From chapter "Pacifism, Part I"
You can’t use the master’s tools to dismantle the master’s house. I can’t tell you how many people have said this to me. I can, however, tell you with reasonable certainty that none of these people have ever read the essay from which the line comes: “The Master’s Tools Will Never Dismantle The Master’s House,” by Audre Lorde (certainly no pacifist herself). The essay has nothing to do with pacifism, but with the exclusion of marginalized voices from discourse ostensibly having to do with social change. If any of these pacifists had read her essay, they would undoubtedly have been horrified, because she is, reasonably enough, suggesting a multivaried approach to the multivarious problems we face. She says, “As women, we have been taught either to ignore our differences, or to view them as causes for separation and suspicion rather than as forces for change. Without community there is no liberation, only the most vulnerable and temporary armistice between an individual and her oppression. But community must not mean a shedding of our differences, nor the pathetic pretense that these differences do not exist.” We can say the same for unarmed versus armed resistance, that activists have been taught to view our differences as causes for separation and suspicion, rather than as forces for change. That’s a fatal error. She continues, “[Survival] is learning how to take our differences and make them strengths. For the master’s tools will never dismantle the master’s house.”
It has always seemed clear to me that violent and nonviolent approaches to social change are complementary. No one I know who advocates the possibility of armed resistance to the dominant culture’s degradation and exploitation rejects nonviolent resistance. Many of us routinely participate in nonviolent resistance and support those for whom this is their only mode of opposition. Just last night I and two other non-pacifists wasted two hours sitting at a county fair tabling for a local environmental organization…We received many scowls. We did this nonviolent work, although we accomplished precisely nothing. But many dogmatic pacifists refuse to grant the same respect the other way. It is not an exaggeration to say that many of the dogmatic pacifists I’ve encountered have been fundamentalists, perceiving violence as a form of blasphemy (which it is within this culture if it flows up the hierarchy, and these particular fundamentalists have never been too picky about reaping the fiscal fruits of this culture’s routine violence down the hierarchy), and refusing to allow any mention of violence in their presence. It’s ironic, then, that they end up turning Audre Lorde’s comment on its head.

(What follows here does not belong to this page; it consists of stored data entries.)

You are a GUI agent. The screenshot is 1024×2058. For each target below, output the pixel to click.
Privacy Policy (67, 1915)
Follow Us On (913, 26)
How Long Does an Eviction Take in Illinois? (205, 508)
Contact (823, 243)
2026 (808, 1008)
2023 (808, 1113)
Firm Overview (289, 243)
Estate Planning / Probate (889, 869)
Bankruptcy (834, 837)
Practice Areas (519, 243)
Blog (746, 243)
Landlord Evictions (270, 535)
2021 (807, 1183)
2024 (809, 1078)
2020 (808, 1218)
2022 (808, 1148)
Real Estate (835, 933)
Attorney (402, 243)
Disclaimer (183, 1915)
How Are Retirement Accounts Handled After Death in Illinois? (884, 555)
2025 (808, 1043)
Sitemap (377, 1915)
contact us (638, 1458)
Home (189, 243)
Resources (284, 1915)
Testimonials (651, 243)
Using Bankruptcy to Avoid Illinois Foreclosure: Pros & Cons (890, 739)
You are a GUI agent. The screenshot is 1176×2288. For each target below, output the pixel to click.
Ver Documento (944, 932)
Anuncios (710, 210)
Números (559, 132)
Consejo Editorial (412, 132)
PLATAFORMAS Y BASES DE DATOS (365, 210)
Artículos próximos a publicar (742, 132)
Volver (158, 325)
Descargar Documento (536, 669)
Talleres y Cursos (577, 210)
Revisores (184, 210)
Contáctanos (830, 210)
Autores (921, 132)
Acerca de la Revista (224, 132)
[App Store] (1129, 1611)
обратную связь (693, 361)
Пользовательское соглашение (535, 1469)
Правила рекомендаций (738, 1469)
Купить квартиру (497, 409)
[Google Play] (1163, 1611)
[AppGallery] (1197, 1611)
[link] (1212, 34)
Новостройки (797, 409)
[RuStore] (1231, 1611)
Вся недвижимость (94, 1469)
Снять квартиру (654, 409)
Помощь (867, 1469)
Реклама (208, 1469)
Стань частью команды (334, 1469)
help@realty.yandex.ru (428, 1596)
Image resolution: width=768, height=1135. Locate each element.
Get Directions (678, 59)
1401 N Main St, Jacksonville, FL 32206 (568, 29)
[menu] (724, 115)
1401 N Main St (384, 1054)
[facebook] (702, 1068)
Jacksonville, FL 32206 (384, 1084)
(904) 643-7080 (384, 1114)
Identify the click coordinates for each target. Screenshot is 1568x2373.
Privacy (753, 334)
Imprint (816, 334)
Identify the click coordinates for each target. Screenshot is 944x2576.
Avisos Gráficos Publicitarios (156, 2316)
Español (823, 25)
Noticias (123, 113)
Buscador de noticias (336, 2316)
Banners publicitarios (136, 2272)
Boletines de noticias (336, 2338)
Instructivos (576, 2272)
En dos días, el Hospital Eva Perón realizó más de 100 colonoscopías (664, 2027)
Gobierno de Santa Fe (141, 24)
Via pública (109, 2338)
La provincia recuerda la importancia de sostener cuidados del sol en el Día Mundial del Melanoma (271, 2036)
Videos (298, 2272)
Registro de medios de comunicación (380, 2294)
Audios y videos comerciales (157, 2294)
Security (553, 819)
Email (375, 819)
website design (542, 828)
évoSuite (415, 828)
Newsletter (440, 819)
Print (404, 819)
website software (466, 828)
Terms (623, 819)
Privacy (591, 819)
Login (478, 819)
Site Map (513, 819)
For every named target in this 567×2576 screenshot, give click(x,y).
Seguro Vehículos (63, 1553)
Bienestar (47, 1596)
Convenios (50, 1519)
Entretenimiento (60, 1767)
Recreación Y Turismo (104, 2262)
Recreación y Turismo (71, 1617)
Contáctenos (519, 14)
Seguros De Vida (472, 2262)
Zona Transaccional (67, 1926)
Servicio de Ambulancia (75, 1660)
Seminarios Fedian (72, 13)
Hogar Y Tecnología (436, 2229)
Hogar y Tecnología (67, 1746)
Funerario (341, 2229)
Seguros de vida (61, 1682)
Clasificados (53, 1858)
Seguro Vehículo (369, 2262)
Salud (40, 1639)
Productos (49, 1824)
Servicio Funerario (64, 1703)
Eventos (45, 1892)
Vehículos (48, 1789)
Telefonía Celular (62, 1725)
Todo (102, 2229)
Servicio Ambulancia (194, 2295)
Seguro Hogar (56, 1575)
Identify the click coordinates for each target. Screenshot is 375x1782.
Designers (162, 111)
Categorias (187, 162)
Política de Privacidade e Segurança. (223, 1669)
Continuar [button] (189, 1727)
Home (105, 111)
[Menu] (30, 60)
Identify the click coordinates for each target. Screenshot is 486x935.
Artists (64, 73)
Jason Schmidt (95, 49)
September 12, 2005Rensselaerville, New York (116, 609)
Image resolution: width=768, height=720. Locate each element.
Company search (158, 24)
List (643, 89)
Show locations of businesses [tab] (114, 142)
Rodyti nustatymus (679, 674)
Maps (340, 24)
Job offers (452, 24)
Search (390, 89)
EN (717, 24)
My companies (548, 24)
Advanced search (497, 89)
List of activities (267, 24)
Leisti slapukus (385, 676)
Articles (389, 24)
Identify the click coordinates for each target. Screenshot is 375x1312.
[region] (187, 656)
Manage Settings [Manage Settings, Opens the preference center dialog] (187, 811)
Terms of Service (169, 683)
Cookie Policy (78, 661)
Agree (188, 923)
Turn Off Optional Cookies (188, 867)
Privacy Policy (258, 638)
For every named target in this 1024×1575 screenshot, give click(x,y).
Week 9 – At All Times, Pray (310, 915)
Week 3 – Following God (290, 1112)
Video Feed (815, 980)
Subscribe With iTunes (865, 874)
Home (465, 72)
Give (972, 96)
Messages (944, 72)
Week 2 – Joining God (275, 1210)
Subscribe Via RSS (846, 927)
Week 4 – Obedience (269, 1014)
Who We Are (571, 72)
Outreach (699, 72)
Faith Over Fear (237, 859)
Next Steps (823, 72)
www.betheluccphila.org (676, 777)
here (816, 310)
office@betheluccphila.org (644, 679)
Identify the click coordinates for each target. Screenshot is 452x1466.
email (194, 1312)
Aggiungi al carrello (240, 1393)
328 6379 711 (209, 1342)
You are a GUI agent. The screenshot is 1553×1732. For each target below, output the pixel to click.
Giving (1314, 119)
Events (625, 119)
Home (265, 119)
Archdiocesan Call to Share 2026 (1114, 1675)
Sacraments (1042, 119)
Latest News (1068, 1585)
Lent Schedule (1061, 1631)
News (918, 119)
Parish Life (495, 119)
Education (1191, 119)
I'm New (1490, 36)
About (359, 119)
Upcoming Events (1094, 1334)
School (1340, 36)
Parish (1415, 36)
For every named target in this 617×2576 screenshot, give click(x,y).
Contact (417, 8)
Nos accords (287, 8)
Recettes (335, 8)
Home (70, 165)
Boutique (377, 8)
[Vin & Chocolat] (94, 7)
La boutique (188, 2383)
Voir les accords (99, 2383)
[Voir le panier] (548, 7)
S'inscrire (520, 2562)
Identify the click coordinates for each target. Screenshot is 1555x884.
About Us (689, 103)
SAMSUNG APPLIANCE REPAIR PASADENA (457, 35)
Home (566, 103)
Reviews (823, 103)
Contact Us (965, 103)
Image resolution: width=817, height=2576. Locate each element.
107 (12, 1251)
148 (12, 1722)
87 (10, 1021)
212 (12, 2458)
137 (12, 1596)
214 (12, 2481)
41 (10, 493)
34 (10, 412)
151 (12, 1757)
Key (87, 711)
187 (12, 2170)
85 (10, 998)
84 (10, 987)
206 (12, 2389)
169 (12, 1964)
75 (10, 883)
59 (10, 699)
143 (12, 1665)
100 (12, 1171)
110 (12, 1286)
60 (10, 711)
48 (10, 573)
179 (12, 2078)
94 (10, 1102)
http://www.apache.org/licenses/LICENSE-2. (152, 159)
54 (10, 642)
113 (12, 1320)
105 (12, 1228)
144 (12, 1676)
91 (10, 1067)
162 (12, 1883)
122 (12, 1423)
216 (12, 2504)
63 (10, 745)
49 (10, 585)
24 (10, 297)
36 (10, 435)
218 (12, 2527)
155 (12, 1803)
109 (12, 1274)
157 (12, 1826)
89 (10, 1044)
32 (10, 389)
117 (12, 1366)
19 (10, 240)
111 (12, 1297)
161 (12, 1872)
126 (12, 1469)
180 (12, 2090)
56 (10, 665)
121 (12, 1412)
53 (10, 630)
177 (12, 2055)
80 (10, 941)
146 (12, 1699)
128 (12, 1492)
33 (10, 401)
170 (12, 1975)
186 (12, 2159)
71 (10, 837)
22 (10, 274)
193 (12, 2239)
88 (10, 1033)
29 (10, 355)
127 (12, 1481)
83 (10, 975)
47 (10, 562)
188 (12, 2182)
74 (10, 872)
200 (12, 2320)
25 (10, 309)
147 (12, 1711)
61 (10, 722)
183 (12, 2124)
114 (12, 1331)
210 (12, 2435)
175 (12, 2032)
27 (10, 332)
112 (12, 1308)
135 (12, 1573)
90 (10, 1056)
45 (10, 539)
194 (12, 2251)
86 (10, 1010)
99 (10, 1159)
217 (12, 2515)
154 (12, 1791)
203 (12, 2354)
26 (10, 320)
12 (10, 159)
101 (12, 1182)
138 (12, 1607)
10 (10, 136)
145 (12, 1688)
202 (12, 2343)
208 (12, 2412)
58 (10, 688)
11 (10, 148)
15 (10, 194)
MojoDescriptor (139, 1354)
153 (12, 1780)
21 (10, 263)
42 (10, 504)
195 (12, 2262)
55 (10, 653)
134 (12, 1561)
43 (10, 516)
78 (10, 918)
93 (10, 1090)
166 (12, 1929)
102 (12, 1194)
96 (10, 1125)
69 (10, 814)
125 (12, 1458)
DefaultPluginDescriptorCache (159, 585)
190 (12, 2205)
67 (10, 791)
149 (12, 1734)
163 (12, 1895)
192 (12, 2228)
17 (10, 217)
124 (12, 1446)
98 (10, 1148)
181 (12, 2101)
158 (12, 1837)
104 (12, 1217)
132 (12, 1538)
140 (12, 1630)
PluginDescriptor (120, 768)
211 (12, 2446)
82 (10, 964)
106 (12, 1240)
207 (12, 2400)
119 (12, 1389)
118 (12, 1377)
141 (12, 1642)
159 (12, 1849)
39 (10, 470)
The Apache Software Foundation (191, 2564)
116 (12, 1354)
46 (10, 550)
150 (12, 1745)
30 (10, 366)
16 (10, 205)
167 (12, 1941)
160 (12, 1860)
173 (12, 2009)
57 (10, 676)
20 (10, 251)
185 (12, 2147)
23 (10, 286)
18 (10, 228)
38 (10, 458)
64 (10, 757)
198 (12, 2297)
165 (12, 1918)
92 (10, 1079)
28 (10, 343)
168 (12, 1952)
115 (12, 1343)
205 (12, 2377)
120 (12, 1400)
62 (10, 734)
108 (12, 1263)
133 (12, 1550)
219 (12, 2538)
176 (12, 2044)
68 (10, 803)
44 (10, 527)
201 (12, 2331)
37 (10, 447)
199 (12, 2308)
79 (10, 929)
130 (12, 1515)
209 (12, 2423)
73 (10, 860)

Our survival really does depend on us learning how to “take our differences”—including violent and nonviolent approaches to stopping civilization from killing the planet—“and make them strengths.” Yet these fundamentalists attempt to eradicate this difference, to disallow it, to force all discourse and all action into only one path: theirs. That’s incredibly harmful, and of course serves those in power. The master’s house will never be dismantled using only one tool, whether that tool is discourse, hammers, or high explosives.
I have many other problems with the pacifist use of the idea that force is solely the dominion of those in power. It’s certainly true that the master uses the tool of violence, but that doesn’t mean he owns it. Those in power have effectively convinced us they own land, which is to say they’ve convinced us to give up our inalienable right to access our own landbases. They’ve effectively convinced us they own conflict resolution methods (which they call laws), which is to say they’ve convinced us to give up our inalienable right to resolve our own conflicts (which they call taking the law into your own hands). They’ve convinced us they own water. They’ve convinced us they own the wild (the government could not offer “timber sales” unless we all agreed it owned the trees in the first place). They’re in the process of convincing us they own the air. The state has for millennia been trying to convince us it owns a monopoly on violence, and abusers have been trying to convince us for far longer than that. Pacifists are more than willing to grant them that, and to shout down anyone who disagrees.
Well, I disagree. Violence does not belong exclusively to those at the top of the hierarchy, no matter how much abusers and their allies try to convince us. They have never convinced wild animals, including wild humans, and they will never convince me.